What is needed. Please look for the string "Kontaktdaten" below and report every line in which it occurs.
Provided data Start Marker
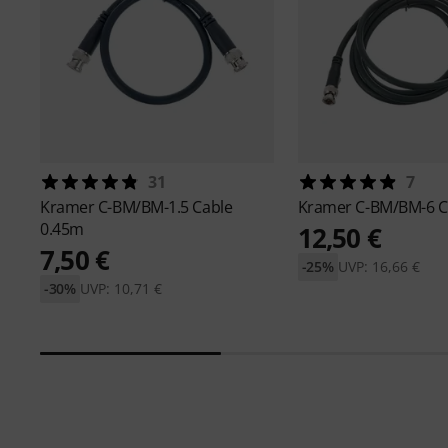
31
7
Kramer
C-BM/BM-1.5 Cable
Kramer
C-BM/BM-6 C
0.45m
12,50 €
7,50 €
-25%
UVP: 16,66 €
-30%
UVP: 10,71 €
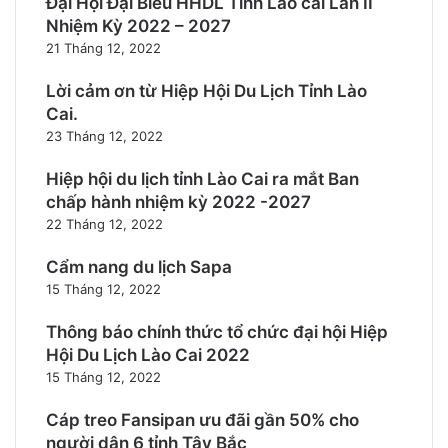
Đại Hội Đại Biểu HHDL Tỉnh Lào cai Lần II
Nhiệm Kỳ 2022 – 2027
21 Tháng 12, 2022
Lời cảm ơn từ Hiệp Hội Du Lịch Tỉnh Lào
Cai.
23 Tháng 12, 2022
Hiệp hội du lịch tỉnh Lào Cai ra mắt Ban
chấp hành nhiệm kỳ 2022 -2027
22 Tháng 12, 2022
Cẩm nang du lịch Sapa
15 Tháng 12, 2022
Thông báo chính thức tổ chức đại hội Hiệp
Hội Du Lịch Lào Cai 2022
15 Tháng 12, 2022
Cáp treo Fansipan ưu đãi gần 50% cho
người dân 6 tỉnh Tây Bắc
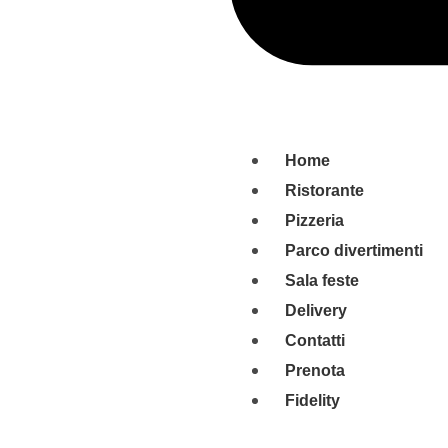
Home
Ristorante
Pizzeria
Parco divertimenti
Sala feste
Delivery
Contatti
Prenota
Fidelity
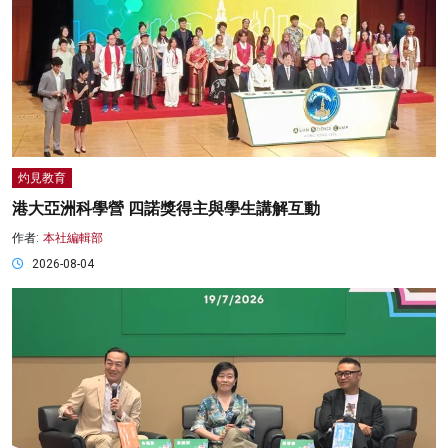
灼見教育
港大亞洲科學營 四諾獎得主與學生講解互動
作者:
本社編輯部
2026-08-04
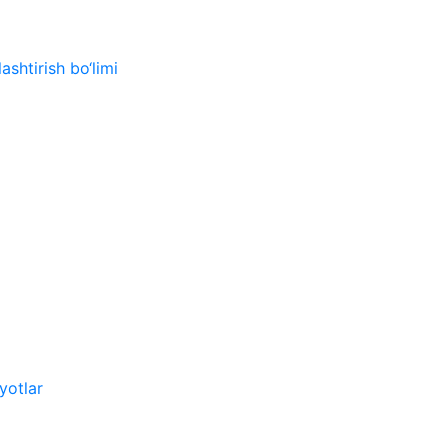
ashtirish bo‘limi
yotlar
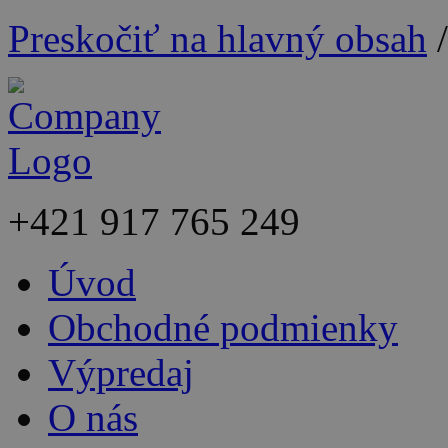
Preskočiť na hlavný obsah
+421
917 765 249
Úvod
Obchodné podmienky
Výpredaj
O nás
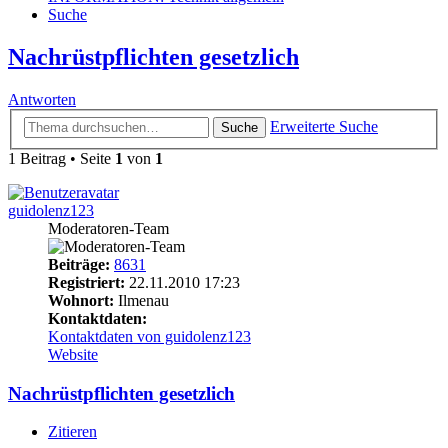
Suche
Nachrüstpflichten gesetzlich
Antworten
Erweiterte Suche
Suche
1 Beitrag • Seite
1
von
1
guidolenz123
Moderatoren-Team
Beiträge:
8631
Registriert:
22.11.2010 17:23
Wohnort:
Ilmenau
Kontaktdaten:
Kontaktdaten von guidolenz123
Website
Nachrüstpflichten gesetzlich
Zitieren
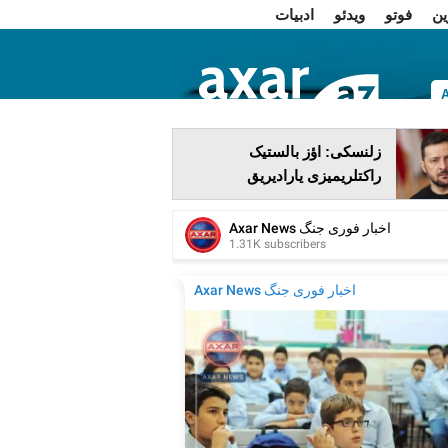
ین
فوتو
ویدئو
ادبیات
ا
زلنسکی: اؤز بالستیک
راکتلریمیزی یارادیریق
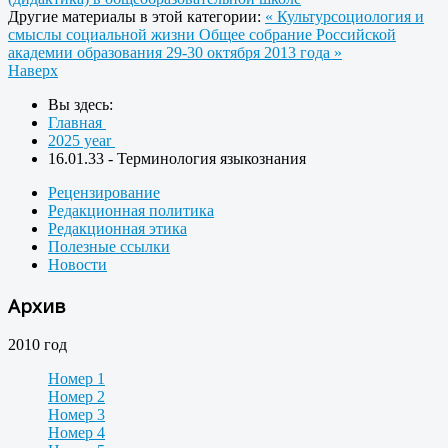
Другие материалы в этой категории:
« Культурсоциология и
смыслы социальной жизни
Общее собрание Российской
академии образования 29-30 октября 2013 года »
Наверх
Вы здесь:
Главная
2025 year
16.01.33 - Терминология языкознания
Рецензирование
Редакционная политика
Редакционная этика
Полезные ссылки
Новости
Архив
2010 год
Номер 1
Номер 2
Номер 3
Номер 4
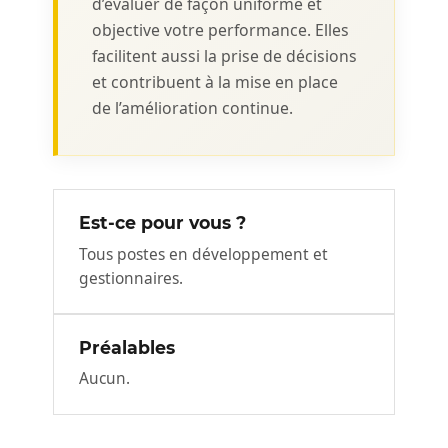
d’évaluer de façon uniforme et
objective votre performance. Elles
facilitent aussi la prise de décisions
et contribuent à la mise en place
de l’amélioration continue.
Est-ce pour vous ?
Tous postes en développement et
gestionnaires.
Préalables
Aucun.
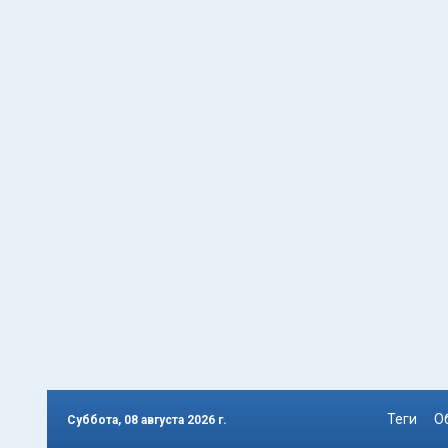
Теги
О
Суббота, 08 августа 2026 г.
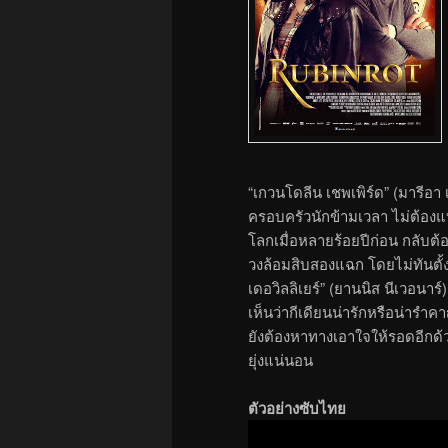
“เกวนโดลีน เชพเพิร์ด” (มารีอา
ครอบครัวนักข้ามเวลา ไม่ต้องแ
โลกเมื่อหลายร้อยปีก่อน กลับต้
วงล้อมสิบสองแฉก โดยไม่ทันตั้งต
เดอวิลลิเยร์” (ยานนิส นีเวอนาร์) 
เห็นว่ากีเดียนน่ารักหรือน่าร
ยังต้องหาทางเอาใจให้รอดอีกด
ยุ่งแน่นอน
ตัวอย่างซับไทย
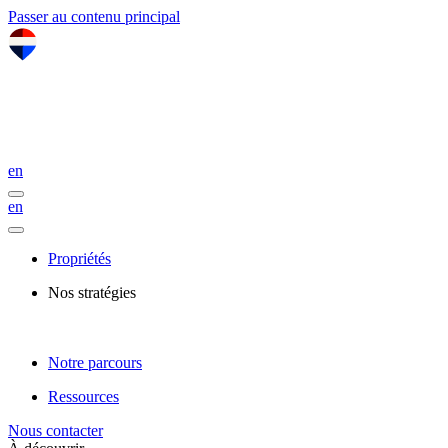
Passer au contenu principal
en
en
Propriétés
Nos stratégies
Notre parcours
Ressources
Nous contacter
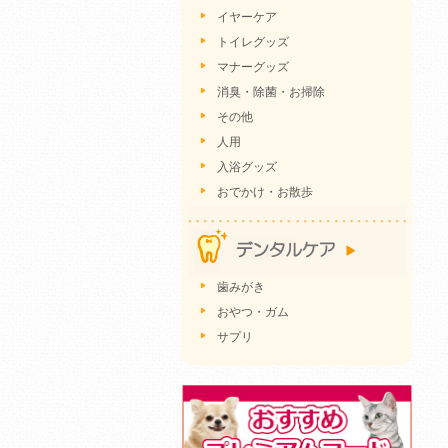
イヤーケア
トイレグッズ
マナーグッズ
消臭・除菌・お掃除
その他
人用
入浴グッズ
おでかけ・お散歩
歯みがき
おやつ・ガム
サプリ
Provided data End Marker
Exercise response.
Kontaktdaten:
Kontaktdaten von guidolenz123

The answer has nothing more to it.